A Google patent granted this week targets map spammers, who submit information about businesses to Google Maps, in a manner referred to as keyword stuffing.
The patent attempts to find words submitted by business owners as titles for businesses names that trigger a surprisingness value for combinations of words within a business title to determine whether a business listing is legitimate or fraudulent.
Traditionally, in Google Maps, the ranking signals used by business listings to include those businesses in search results depend upon their distance from a searcher, how prominent a business might be on the web, and how relevant the title for a business might be to the query used in a search to find the business.
When someone searches for a business. Google Maps may show off prominent businesses based on the searcher’s location. This patent targets people who might use that information to attract people to unrelated websites, by faking information in business listings. This patent targets people trying to take advantage of the use of well-known businesses located in a specific area:
For example, a third party hijacker (or a hijack spammer) is a third party that tries to get a particular business identified or associated with another highly prominent business such that the particular business’s listing or information is displayed prominently in a list of search result.

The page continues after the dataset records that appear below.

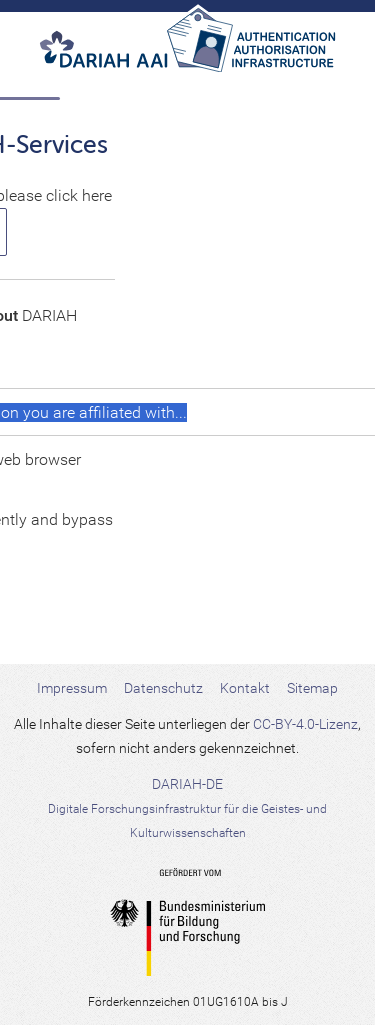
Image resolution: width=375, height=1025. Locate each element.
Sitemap (312, 688)
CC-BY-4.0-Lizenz (305, 724)
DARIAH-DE (187, 808)
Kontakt (245, 688)
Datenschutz (163, 688)
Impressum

We’re told that important businesses may be targeted, like well-known restaurants or hotels, and information about them such as their contact information, like a phone number, may be submitted into listing data associated with the particular business. This patent looks for when a hijacker attempts to insert that prominent business’s title (name) into the title or content of a submitted business’ listing, to engage in creating a fraudulent or “keyword-stuffed” listing.

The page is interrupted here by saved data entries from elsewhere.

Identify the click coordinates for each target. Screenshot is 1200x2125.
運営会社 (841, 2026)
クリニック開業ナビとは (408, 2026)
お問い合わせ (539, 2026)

The patent provides an example of someone trying to do this.
A keyword-stuffed business listing shows up on a search for “courtyard 4422 y st marriott sacramento” into Google map search.
That search result includes a business listing for “$28 Locksmith Sacramento.”
The patent tells us that since this search was for a hotel, the business listing would be considered unrelated.
But, it shows up in that search because it has references, such as user reviews, to the name and address of a Courtyard by Marriott.
The business listed in that search may not be a legitimate business.
Identifying Fraud in Business Listings
The patent tells us about a machine learning classifier approach, that could learn differences between spam and non-spam, by looking at combinations of words in large collection of business titles. If a business name is submitted that triggers a surprisingness value above a certain threshold based upon the words within that title, it might be considered spam.
The patent is:
Systems and methods of detecting keyword-stuffed business titles
Invented by Baris Yuksel, Lev Ratinov
Assigned to Google
US Patent 9,135,625
Granted September 15, 2015
Filed: May 9, 2013
The present invention relates generally to identifying fraudulent businesses and business listings. More specifically, the invention relates to determining a “surprisingness” value for a particular combination of words in a business title based on the likelihood that the combination has appeared in legitimate business titles.
The value may be used to determine whether the business or business listing is legitimate or fraudulent. For example, third party hijackers may “keyword-stuff” business titles or attempt to include words associated with prominent businesses in a title of a less prominent business associated with the third party in order to have the less prominent business displayed more often in search results for the prominent business. For example, if a business title has too many surprising word combinations or a particular combination is highly unlikely, the business listing is likely to be fraudulent or “keyword-stuffed” and may be withheld, excluded, removed from search results.
So a business title that includes the words “Locksmith Restaurant” would have a higher surprisingness value than one that contains the words “burger restaurant.” If that surprisingness value was above a certain threshold, the business listing with that phrase in its title might not be displayed as a search result.
One of the inventors listed on this patent was also listed on two more patents I wrote about earlier this year involving Google Maps and fighting MapSpam (the team at Google that tries to stop the spamming of Google Maps appears to be known as the Mapspam team according to LinkedIn Profiles for some of the people doing that). The blog post I wrote about involving that earlier patent was Google Maps Using Photos to Identify Spam?
Both of those patents involved using photos of business submitted to Google Maps to determine if they were real businesses; one involved looking at Street Views pictures of the businesses, and the other asked business owners to sent photos of their businesses to help verify their existence. In both instances, it seemed like the MapSpam team wanted to look at photos that listed the addresses of the businesses submitted.
Automating a way to look at how “surprising” the titles of business names may be seems like a good way to flag businesses that might seem suspicious. As this patent says, looking for “too many surprising word combinations or a particular combination is highly unlikely” do sound like good ideas when trying to notice people submitting fake business information.